For a couple years my ego state therapy went on with great success, until we started hitting distractions and amnesiac blocks. I was beginning to notice more of my mother coming out of me and my children were living enough of my truth to make me uncomfortable. I had a keen ability to see behind the curtain and the similarities between their trauma and my own. I could not stop blaming myself for my lack of control of my rage or for the suffering I saw on their faces. I struggled with people not taking me seriously enough or taking me too seriously when regarding my rage and my children.
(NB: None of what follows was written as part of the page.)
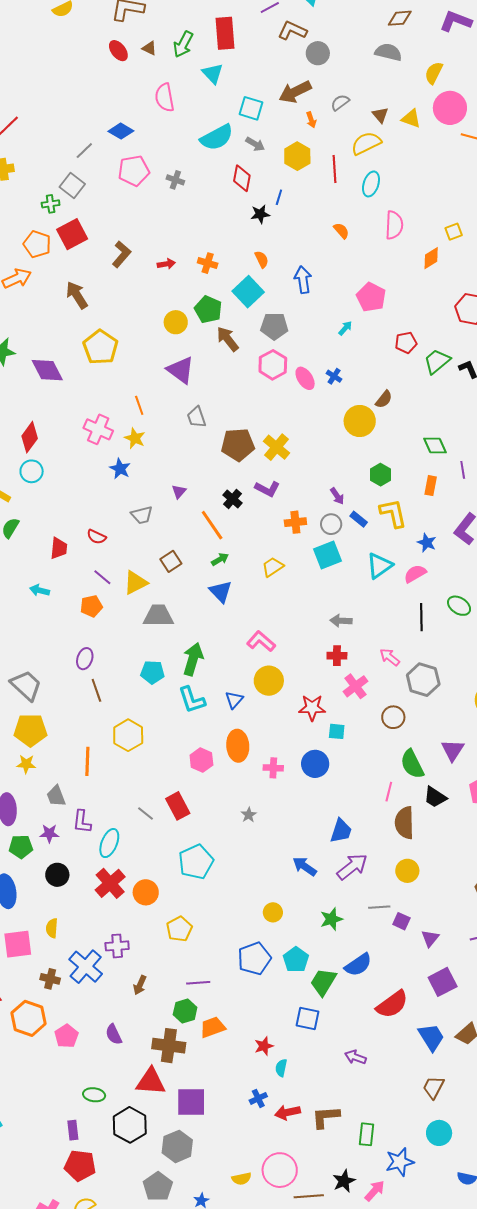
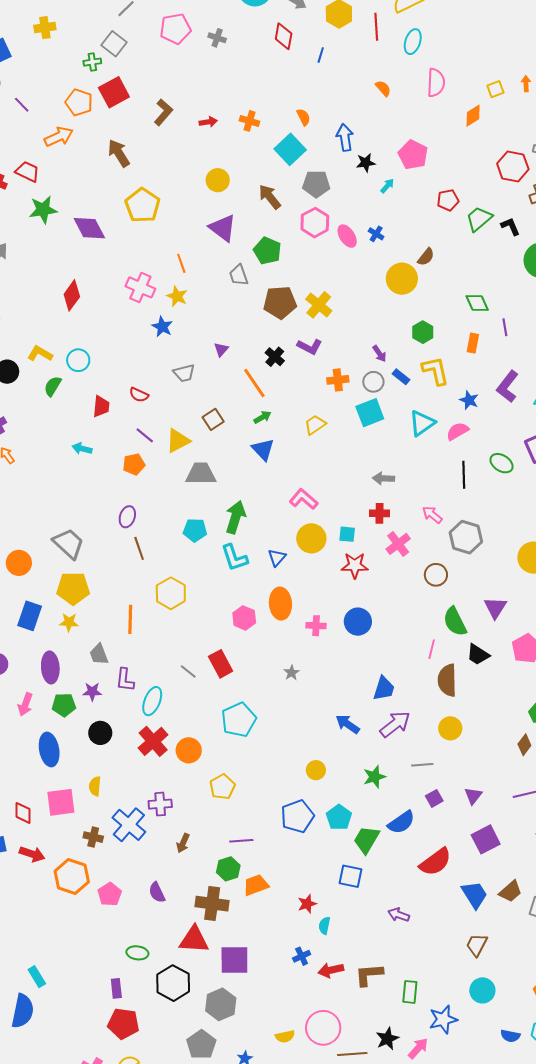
black star: (260, 214) -> (366, 163), moved
green pentagon: (208, 309) -> (267, 251), moved
cyan circle: (32, 471) -> (78, 360), moved
cyan square: (337, 731) -> (347, 534), moved
purple square: (401, 921) -> (434, 798), moved, turned 36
My system tried to keep this truth from me, I know because I bulldozed, yes I did. To find myself here, now. With a dangerously painful truth that is probably the most freeing and scary to admit. I could not control the unconscious energy passed down and the more I tried, the louder it got. Trying to find my feet as I integrate, not only the truth of my story, my intuitive nature, my mother’s story, my ancestors’ stories, the stories of my past lives and most importantly the truth as a society: That we have been forcefully and fearfully disconnected mind, body and spirit. We have been oppressed for hundreds of years.
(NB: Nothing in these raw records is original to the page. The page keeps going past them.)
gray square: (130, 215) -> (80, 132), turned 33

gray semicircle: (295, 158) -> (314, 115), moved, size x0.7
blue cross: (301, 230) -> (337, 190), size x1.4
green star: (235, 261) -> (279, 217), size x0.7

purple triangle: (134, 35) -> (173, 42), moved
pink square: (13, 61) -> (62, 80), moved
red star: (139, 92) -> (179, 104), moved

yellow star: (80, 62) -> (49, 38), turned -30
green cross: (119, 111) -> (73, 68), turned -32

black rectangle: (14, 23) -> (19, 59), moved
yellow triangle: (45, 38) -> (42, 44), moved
In my attempts to save my children from my darkness, I opened a voluntary case with CPS. The “safety support” people consisted of people in our circle who could pass a background test and agree to rush and help me in case of an episode. This caused further misunderstanding of my dissociative symptoms as I actively informed them of my discomfort and safety concerns. This resulted in a historic episode, immediately sending me to the ER and asking for naltrexone, an opiate antagonist that has been known to help with dissociative symptoms of all kinds and was a possible next option for me. Ultimately, my therapist told them several times that I was mentally stable, and they couldn’t figure out why she would say that from what I was telling them. I was an open book. My attorney and I were able to get CPS to close the case, agreeing it was what was best for myself and my family. However, my family was spending upwards of a thousand dollars a month to have trauma informed Nannies there for emergency purposes, causing money issues and more stress for myself and my ex-partner.
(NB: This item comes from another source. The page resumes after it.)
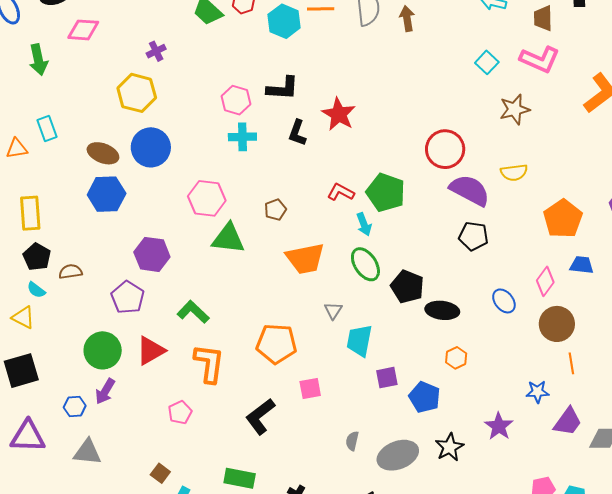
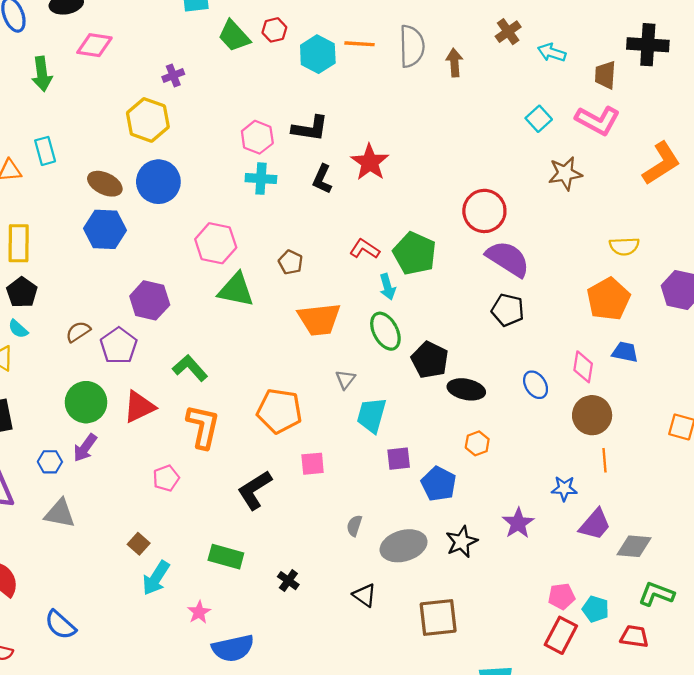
yellow semicircle: (514, 172) -> (624, 246), moved
brown pentagon: (275, 210) -> (291, 262), turned -30
brown semicircle: (71, 272) -> (78, 332), moved, turned -30
pink diamond: (545, 281) -> (583, 367), turned -32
Shamefully, my partner at the time later had the police arrest and detain me. I remained silent successfully keeping my children out of state custody. As I had been painting their father as the ‘safe’ parent under attorney’s orders after attempting to allow myself the safety to be weak. I no longer have contact with my children.
I had absolutely no idea I was being oppressed or retraumatized, and neither did anyone else. I spent most of my time trying to describe my dissociative symptoms. I was a mother with regular painful Ovarian Cysts, Pelvic Congestion Syndrome (Chronic Pain), Premenstrual Dysphoric Disorder, Complex- Post Traumatic Stress Disorder (Chronic) and Dissociative Identity Disorder. Forcing myself to open up to healing generations of trauma who just wanted support and to be seen.